L’argument : Tokyo, fin des années 60. Kizuki, le meilleur ami de Watanabe, s’est suicidé. Watanabe quitte alors Kobe et s’installe à Tokyo pour commencer ses études universitaires. Alors qu’un peu partout, les étudiants se révoltent contre les institutions, la vie de Watanabe est, elle aussi, bouleversée quand il retrouve Naoko, ancienne petite amie de Kizuki. Fragile et repliée sur elle-même, Naoko n’a pas encore surmonté la mort de Kizuki. Watanabe et Naoko passent les dimanches ensemble et le soir de l’anniversaire des 20 ans de Naoko, ils font l’amour. Mais le lendemain, elle disparaît sans laisser de traces. Watanabe semble alors mettre sa vie en suspension depuis la perte inexplicable de ce premier amour. Lorsqu’enfin il reçoit une lettre de Naoko, il vient à peine de rencontrer Midori, belle, drôle et vive qui ne demande qu’à lui offrir son amour.
Notre avis : « I once had a girl, or should I say, she once had me,
and when I awoke, I was alone, this bird had flown by »
Norvegian wood, The Beatles.
Cinquième film du réalisateur de L’odeur de la papaye verte (Tran Anh Hung) et adaptation du
best-seller japonais Norvegian wood (Haruki Murakami), La ballade de l’impossible conjugue tragédie grecque
et mélancolie asiatique en un triste conte des temps modernes.
D’une noirceur étonnante pour cet habitué des thrillers passionnés et nostalgies voluptueuses,
la nouvelle œuvre du cinéaste franco-vietnamien a le charme enivrant d’une beauté mortifère.
Récit d’un premier amour, d’un premier deuil, et d’une première peine de cœur,
La ballade de l’impossible image la douloureuse expérience de l’entrée dans l’âge adulte.
Couple condamné par la disparation de Kizuki, Wanatabe et Naoko voit leur histoire s’avortée
avant même de pouvoir la commencer. Roméo et Juliette à la sauce japonaise, les amants errent ensemble,
tel deux âmes en peine, le temps d’un rendez-vous hebdomadaire en forêt, le dimanche après-midi.
Une marche muette, platonique, et expiatoire aux allures de pénitence, qui n’est pas sans rappeler celle du couple maudit de Dolls (Takeshi Kitano). Enchainés à leur passé, Wanatabe et Naoko n’osent pas même se regarder.
Résolument sensuel, l’esthétique de Tran Anh Hung continue sa route des cinq sens initié avec
L’odeur de la papaye verte (odorat), et A la verticale de l’été (toucher).
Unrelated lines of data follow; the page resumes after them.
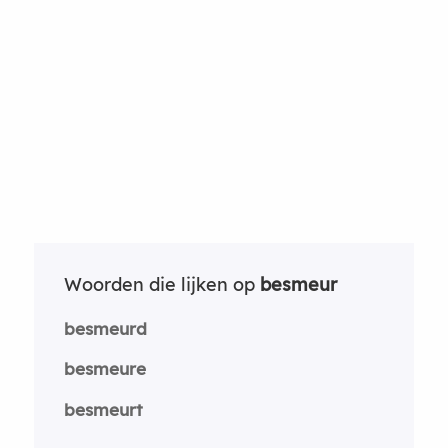
Woorden die lijken op
besmeur
besmeurd
besmeure
besmeurt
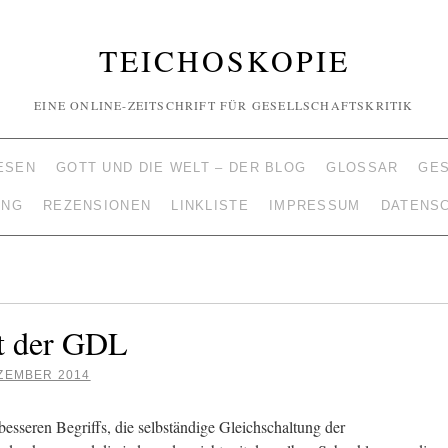
TEICHOSKOPIE
EINE ONLINE-ZEITSCHRIFT FÜR GESELLSCHAFTSKRITIK
ESEN
GOTT UND DIE WELT – DER BLOG
GLOSSAR
GE
UNG
REZENSIONEN
LINKLISTE
IMPRESSUM
DATENS
t der GDL
EZEMBER 2014
sseren Begriffs, die selbständige Gleichschaltung der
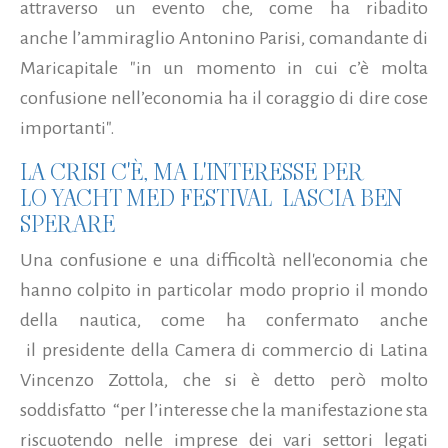
attraverso un evento che, come ha ribadito
anche l’ammiraglio Antonino Parisi, comandante di
Maricapitale "in un momento in cui c’è molta
confusione nell’economia ha il coraggio di dire cose
importanti".
LA CRISI C'È, MA L'INTERESSE PER
LO YACHT MED FESTIVAL LASCIA BEN
SPERARE
Una confusione e una difficoltà nell'economia che
hanno colpito in particolar modo proprio il mondo
della nautica, come ha confermato anche
il presidente della Camera di commercio di Latina
Vincenzo Zottola, che si è detto però molto
soddisfatto “per l’interesse che la manifestazione sta
riscuotendo nelle imprese dei vari settori legati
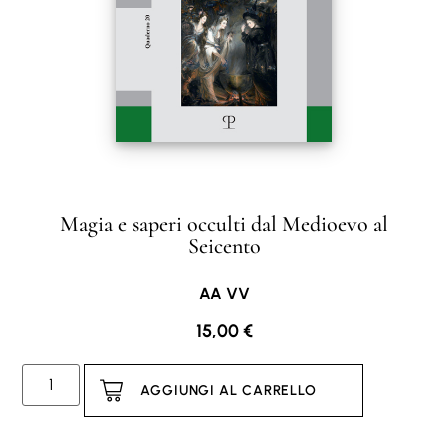
Magia e saperi occulti dal Medioevo al
Seicento
AA VV
15,00
€
AGGIUNGI AL CARRELLO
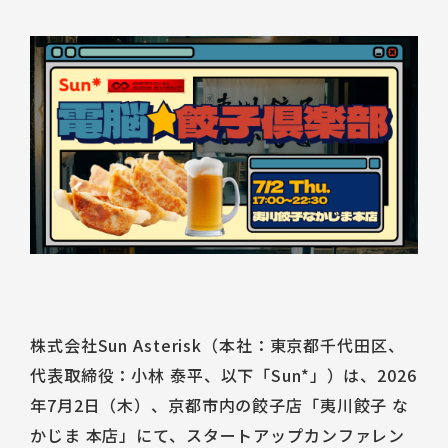
Talent Platform
採用情報
IR（English）
DX 事業共創
Career
経営方針
人材・チーム
企業理念
IRライブラリ
コミュニティ
サービス
コーポレート・ガバナンス
株式情報
福利厚生
環境
業績ハイライト
データで見るSun*
IRスケジュール
中途採用Entry
IRニュース
新卒採用Entry
IRお問い合わせ
株式会社Sun Asterisk（本社：東京都千代田区、
代表取締役：小林 泰平、以下「Sun*」）は、2026
年7月2日（木）、京都市内の餃子店「夷川餃子 な
かじま 本店」にて、スタートアップカンファレン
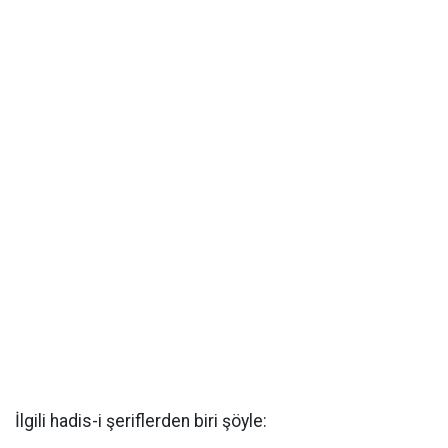
İlgili hadis-i şeriflerden biri şöyle:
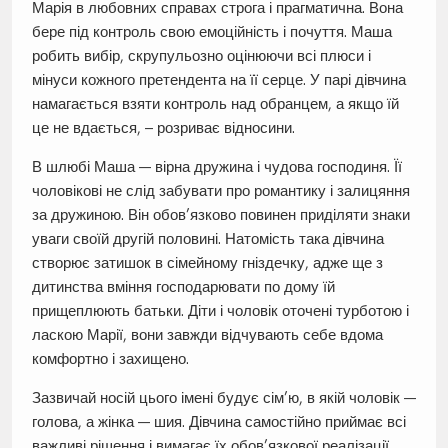
Марія в любовних справах строга і прагматична. Вона
бере під контроль свою емоційність і почуття. Маша
робить вибір, скрупульозно оцінюючи всі плюси і
мінуси кожного претендента на її серце. У парі дівчина
намагається взяти контроль над обранцем, а якщо їй
це не вдається, – розриває відносини.
В шлюбі Маша — вірна дружина і чудова господиня. Її
чоловікові не слід забувати про романтику і залицяння
за дружиною. Він обов’язково повинен приділяти знаки
уваги своїй другій половині. Натомість така дівчина
створює затишок в сімейному гніздечку, адже ще з
дитинства вміння господарювати по дому їй
прищеплюють батьки. Діти і чоловік оточені турботою і
ласкою Марії, вони завжди відчувають себе вдома
комфортно і захищено.
Зазвичай носій цього імені будує сім’ю, в якій чоловік —
голова, а жінка — шия. Дівчина самостійно приймає всі
важливі рішення і вимагає їх обов’язкової реалізації.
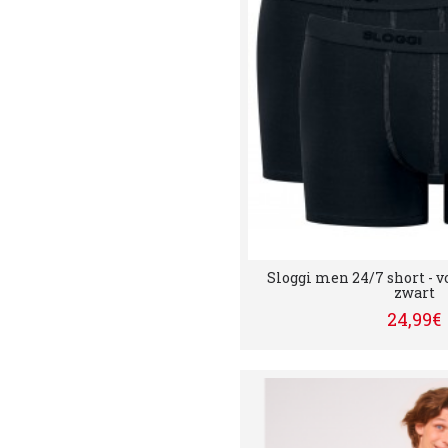
Sloggi men 24/7 short - v
zwart
24,99€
Ici la clef de voûte, c’est la vue.
Jouant sur la présence fantomatique du défunt, le réalisateur use plastiquement du visible et de l’invisible pour traiter de l’existence, la disparition et de la perte. Bruissement du vent sur les feuilles, pluie torrentielle, neige momifiante, la figure de Kizuki hante les tête-à-têtes de Wanatabe et Naoko dont les entrevues rythmiques et éphémères s’égrènent au fil des saisons sans jamais faire progresser le récit. Le temps de la rencontre amoureuse semble dans cette ballade de l’impossible suspendue pour toujours dans les limbes de leur dix-neuf ans :
« Je pense que les gens ne devraient jamais avoir vingt ans. Ils devraient faire l’aller-retour entre dix-neuf et vingt. Ils auraient dix-neuf ans, puis vingt, puis dix-neuf. Je ne me sens pas prête à avoir vingt ans »
(réplique de Naokole soir de ses vingt ans, juste avant de fondre en larmes dans les bras de Wanatabe).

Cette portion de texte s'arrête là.